Tutorial 3: Pacific Sunset

 

Note:  This is a challenging advanced  project which will give you experience in selecting and placing precise marker pairs.

 

Objectives 

1) use Marker Mode to stitch a partial panorama from photos with few distinctive shared features,

2) transform the panorama using the "Level panorama" feature to straighten and make the ocean horizon horizontal,

3) save a high-resolution master panorama for screen saver or printing and derive a lower-resolution version for web publishing. 

4) print the panorama using the visual printing utility.

 

Take the photos

1) Zoom the lens out to the base focal length of 28mm and set the camera exposure to Auto mode. 
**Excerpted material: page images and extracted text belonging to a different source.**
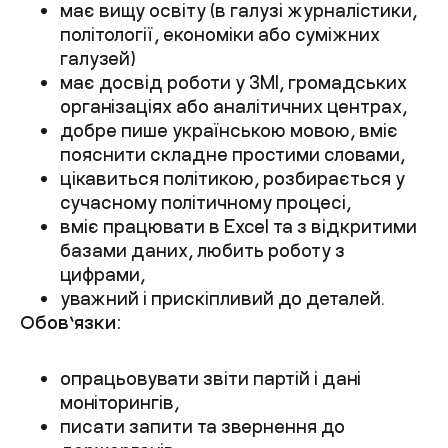
має вищу освіту (в галузі журналістики,
політології, економіки або суміжних
галузей)
має досвід роботи у ЗМІ, громадських
організаціях або аналітичних центрах,
добре пише українською мовою, вміє
пояснити складне простими словами,
цікавиться політикою, розбирається у
сучасному політичному процесі,
вміє працювати в Excel та з відкритими
базами даних, любить роботу з
цифрами,
уважний і прискіпливий до деталей.
Обов’язки:
опрацьовувати звіти партій і дані
моніторингів,
писати запити та звернення до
2) Tilt the camera to position the horizon roughly in the middle of the frame.  Take overlapping photos handheld while turning around.  Try to stay on one spot as you turn. The overlap is about 40%.  In photo sets with few distinctive features it is important to have adequate overlap.

3) For the photos to this tutorial a consistent panning was not maintained.  The sun photo was taken first, then the two images to the right.  The two images to the left were captured last.  It is generally recommended to pan in one consistent direction, however.

Transfer photos from camera to computer

Load the photos from the camera's memory to the computer in the directory named "sunset".


Open PanoStitcher

 Using PanoGuide, each step of the stitching process is described in the following:

Fig 1. Image Browser in Thumbnail Mode

Load

1) Click on the Stitch Toolbar Load button.  The "Image Browser" window pops up. 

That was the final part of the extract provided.